# Apple iOS 7



## Bristle Hound (May 31, 2009)

Apple iOS 7 out this Autumn

Interesting ...

http://www.apple.com/uk/ios/ios7/

Sent from my iPad


----------



## vRS Carl (Aug 14, 2011)

I'm running it at the moment and i like it quite a lot. I couldn't go back to iOS 6 now.


----------



## Johnny_B (Feb 3, 2013)

I wonder what wont work this time lols

I sent this on my ace 2


----------



## Fiesta-125 (Mar 18, 2012)

As much as I like iOS 6 it does feel out dated. They haven't changed the design drastically since I started on iOS 4. iOS 7 to me has been stripped down, and not fancy. The icons are all very contemporary looking. I like it. I'm know of a developer who has it and from some screens it looks awesome and cannot wait for it.


----------



## vRS Carl (Aug 14, 2011)

Here is mine running on it. The latest Beta improved signal reception massively as you can see from the two screenshots.

If anyone wants to know how an App looks just give me a shout and i'll post up a screenshot (assuming i have the app)


----------



## Will-S (Jun 5, 2007)

Good to know it boosts signal. I am on 3 and my signal is crap at times on my i5

How did you get hold of it?


----------



## LeadFarmer (Feb 23, 2011)

Im looking forward to this being released to the masses. Will it be possible to revert back if I dont like it?


----------



## vRS Carl (Aug 14, 2011)

Will-S said:


> Good to know it boosts signal. I am on 3 and my signal is crap at times on my i5
> 
> How did you get hold of it?


I'm a bit of an Apple Geek so i have a developer account. :thumb:


----------



## vRS Carl (Aug 14, 2011)

I have it on the iPad 3 as well if any one needs iPad screenshots.


----------



## R14CKE (Aug 10, 2012)

How did u manage get hold of the beta version?


----------



## vRS Carl (Aug 14, 2011)

R14CKE said:


> How did u manage get hold of the beta version?





vRS Carl said:


> I'm a bit of an Apple Geek so i have a developer account. :thumb:


:thumb:


----------



## Will_G (Jan 23, 2012)

How can the software boost the signal?! Other than giving you a different reading as to what you believe the signal is


----------



## vRS Carl (Aug 14, 2011)

Different carrier update or coding to the way the phone handles reception. They had to issue an update to fix wifi signal strength in the MacBook Airs recently due to a problem with the way it handled reception. 
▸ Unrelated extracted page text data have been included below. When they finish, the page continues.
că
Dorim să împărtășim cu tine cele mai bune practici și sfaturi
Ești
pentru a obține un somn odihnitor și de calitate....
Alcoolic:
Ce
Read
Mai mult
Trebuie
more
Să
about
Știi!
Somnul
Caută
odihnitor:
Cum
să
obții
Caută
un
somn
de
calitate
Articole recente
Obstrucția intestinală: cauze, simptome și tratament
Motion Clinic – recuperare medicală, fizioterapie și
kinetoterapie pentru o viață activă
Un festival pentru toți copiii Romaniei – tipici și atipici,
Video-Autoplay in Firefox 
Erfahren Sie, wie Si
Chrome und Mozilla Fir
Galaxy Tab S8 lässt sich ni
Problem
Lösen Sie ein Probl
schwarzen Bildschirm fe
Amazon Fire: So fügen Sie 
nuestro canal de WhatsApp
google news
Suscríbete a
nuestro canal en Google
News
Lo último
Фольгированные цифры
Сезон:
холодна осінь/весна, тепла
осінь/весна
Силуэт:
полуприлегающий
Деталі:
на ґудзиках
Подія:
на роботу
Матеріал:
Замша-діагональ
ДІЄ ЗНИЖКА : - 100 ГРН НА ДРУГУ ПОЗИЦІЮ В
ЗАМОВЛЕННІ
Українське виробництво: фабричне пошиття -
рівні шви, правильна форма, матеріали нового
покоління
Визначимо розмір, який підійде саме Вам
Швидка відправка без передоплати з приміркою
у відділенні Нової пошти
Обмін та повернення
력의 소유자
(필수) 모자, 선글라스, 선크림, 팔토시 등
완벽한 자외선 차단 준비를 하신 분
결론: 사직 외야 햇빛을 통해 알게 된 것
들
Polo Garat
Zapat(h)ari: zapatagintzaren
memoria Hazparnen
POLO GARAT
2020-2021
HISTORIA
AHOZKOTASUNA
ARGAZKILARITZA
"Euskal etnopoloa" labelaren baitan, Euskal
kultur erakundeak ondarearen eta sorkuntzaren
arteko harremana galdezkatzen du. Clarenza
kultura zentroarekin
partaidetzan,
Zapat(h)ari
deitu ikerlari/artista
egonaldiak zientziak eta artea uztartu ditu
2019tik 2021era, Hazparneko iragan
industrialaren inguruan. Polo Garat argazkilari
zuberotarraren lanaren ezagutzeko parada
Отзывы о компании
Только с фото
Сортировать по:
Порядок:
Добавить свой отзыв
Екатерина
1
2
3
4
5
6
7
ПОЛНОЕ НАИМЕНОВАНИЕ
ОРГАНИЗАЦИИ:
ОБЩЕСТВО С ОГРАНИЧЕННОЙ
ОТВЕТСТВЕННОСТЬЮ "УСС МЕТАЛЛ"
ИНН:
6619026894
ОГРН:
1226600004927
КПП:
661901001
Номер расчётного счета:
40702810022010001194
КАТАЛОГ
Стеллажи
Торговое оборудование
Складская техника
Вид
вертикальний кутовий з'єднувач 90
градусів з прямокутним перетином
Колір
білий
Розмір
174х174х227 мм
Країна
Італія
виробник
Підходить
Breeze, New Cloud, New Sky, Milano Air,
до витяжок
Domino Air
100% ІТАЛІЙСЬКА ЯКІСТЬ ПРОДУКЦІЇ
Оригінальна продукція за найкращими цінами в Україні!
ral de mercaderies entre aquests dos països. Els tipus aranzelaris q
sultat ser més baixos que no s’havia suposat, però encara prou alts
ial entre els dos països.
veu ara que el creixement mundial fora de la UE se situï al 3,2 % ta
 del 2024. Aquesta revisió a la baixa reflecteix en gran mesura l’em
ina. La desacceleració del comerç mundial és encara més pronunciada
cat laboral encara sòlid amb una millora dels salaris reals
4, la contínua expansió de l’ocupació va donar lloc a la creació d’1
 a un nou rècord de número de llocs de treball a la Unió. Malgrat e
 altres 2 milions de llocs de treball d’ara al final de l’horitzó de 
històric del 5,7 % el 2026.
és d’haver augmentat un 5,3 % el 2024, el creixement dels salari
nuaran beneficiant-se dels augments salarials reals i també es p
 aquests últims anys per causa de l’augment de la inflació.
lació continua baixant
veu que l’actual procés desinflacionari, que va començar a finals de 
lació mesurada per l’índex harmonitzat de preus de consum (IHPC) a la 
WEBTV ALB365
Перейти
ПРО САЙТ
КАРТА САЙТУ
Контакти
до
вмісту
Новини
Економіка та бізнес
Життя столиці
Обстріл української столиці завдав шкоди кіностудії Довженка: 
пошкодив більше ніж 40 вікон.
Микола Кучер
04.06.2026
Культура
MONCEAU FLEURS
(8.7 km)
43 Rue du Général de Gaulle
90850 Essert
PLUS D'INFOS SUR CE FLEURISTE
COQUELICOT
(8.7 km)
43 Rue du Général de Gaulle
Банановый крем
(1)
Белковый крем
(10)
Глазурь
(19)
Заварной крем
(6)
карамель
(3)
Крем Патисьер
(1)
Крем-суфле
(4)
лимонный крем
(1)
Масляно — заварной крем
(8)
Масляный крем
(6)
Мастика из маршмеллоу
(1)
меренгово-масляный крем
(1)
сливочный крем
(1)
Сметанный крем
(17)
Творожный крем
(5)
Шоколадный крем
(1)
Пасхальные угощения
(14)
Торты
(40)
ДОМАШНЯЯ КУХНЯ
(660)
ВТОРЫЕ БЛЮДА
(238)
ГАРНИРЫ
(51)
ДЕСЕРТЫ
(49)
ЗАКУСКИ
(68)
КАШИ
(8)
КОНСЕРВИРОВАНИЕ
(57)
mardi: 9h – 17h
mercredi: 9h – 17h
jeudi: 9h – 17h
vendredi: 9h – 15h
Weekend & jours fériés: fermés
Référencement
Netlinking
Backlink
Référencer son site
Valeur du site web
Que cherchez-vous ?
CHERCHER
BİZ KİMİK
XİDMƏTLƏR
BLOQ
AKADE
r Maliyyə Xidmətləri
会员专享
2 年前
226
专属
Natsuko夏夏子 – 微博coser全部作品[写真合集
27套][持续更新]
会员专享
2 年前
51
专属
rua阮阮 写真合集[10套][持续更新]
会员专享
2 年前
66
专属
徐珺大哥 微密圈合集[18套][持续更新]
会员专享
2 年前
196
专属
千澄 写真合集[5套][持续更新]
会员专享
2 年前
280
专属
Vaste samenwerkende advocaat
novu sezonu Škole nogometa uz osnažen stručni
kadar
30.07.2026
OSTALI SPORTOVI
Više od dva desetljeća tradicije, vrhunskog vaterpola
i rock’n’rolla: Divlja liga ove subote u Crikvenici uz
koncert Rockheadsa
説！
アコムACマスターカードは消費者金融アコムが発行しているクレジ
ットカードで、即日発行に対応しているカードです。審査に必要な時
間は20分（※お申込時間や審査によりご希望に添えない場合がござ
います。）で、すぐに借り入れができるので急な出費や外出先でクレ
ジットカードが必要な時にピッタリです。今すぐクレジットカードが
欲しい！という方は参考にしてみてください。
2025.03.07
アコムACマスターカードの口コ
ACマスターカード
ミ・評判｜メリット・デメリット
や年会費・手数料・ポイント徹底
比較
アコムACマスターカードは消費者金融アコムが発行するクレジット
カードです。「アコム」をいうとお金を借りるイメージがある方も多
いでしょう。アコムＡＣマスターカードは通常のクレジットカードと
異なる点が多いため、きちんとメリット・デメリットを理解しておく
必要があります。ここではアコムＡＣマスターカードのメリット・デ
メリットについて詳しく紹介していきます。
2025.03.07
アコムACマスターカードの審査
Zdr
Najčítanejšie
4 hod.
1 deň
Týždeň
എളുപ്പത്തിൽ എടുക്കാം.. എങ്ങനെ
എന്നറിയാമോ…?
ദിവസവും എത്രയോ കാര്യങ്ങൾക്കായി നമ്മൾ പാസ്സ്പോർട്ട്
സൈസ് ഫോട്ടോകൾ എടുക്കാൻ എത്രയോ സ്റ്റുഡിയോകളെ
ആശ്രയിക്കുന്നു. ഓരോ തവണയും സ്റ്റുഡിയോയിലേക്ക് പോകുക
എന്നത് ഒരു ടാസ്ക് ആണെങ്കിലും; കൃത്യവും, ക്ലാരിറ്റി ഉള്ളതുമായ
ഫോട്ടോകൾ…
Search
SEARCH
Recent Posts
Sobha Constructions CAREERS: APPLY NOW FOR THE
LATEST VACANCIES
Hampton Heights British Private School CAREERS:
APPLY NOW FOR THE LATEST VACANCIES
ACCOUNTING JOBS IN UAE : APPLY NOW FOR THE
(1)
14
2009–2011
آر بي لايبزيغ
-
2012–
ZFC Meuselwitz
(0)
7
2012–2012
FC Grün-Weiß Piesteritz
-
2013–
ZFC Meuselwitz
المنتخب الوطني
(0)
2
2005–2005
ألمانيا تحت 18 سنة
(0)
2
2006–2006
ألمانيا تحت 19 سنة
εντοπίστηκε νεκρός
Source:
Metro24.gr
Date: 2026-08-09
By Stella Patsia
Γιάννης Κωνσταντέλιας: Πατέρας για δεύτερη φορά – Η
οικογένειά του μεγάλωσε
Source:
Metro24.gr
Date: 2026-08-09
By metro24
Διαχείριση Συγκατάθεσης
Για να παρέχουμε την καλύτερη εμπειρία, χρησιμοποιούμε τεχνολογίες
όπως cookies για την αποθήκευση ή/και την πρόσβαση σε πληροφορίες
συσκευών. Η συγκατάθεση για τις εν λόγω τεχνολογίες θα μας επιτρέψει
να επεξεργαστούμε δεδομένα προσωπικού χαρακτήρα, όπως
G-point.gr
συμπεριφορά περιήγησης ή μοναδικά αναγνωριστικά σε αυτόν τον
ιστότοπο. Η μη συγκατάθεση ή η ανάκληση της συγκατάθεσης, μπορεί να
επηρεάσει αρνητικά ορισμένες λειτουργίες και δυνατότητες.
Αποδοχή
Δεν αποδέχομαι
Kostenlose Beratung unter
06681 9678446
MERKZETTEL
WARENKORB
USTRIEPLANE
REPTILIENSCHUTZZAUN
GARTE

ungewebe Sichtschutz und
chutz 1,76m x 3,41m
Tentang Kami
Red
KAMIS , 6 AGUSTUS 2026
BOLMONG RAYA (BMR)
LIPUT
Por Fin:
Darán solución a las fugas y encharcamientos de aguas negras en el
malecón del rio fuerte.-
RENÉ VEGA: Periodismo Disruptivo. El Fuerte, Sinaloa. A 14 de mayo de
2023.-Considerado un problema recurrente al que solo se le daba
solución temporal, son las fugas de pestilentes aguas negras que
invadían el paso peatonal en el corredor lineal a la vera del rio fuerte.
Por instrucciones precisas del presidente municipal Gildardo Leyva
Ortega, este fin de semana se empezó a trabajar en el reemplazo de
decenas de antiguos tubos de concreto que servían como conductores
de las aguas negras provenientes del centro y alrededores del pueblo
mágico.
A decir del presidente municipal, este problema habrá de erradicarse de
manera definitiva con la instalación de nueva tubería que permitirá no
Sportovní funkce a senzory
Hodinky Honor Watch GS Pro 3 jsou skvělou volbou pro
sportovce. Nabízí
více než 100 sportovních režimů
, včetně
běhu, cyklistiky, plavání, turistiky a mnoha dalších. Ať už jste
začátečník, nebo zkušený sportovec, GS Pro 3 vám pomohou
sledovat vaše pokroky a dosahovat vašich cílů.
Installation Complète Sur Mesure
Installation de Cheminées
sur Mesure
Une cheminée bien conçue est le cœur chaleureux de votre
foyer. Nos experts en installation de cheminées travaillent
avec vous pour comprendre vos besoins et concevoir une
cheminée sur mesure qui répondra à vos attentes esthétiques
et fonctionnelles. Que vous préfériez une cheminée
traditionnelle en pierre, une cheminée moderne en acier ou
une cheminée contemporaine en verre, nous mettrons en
I suppose boost signal is the wrong wording. More that you now get the correct signal. 

There is a tweak that can be applied to American network phones which allows full strength 4G signal through rather than the phone slowing it down. 

The new release does something similar and it's obviously correct as my 3 mifi dongle gets full signal whereas my phone used to get 1 bar indoors and 3 outside. Now it gets the same as my mifi wherever I am.


----------



## CLS500Benz (Jul 28, 2013)

vRS Carl said:


> Here is mine running on it. The latest Beta improved signal reception massively as you can see from the two screenshots.
> 
> If anyone wants to know how an App looks just give me a shout and i'll post up a screenshot (assuming i have the app)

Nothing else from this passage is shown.